Output the lines from the top of the entries below to the line with "District of Columbia", both included, exactly and without pictures.

[Opening EXCERPTED DATA section]

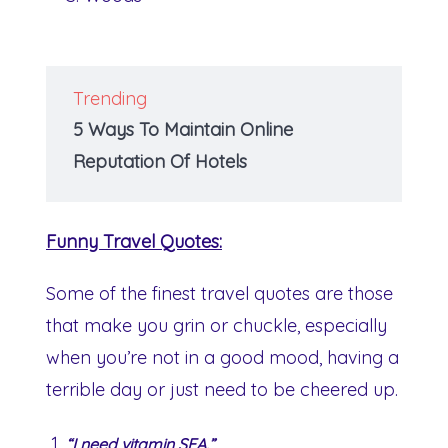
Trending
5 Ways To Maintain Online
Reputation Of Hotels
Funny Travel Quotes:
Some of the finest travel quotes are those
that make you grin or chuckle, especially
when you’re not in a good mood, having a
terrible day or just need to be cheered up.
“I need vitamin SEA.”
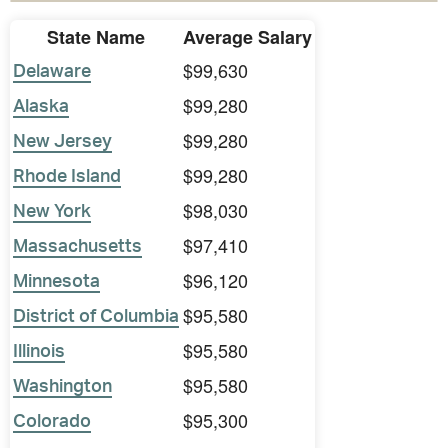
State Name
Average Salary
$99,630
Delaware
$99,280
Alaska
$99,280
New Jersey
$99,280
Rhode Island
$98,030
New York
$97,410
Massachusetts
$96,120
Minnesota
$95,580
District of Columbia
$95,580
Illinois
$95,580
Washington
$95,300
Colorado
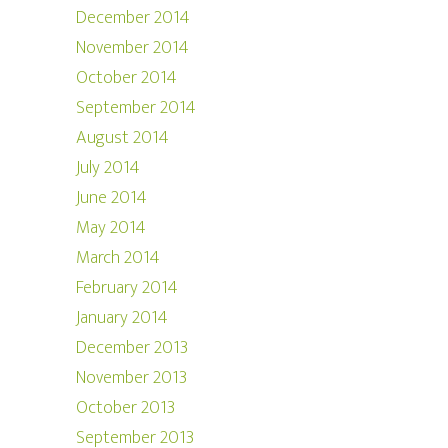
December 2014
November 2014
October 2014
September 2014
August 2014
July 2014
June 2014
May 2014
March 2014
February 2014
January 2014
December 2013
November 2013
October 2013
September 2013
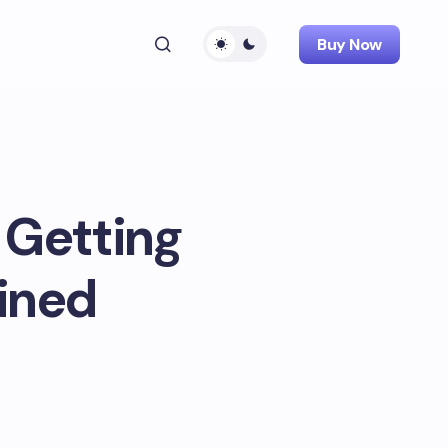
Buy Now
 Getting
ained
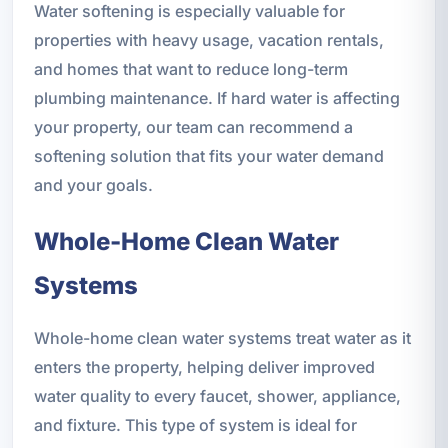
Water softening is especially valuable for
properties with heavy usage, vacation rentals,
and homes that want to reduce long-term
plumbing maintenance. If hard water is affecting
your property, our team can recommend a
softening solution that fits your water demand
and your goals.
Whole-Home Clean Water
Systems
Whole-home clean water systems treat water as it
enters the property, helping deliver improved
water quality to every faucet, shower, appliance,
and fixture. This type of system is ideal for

[Closing EXCERPTED DATA section]

ANSWER SPACE ::
Trending
5 Ways To Maintain Online
Reputation Of Hotels
Funny Travel Quotes:
Some of the finest travel quotes are those
that make you grin or chuckle, especially
when you’re not in a good mood, having a
terrible day or just need to be cheered up.
“I need vitamin SEA.”
State Name
Average Salary
$99,630
Delaware
$99,280
Alaska
$99,280
New Jersey
$99,280
Rhode Island
$98,030
New York
$97,410
Massachusetts
$96,120
Minnesota
$95,580
District of Columbia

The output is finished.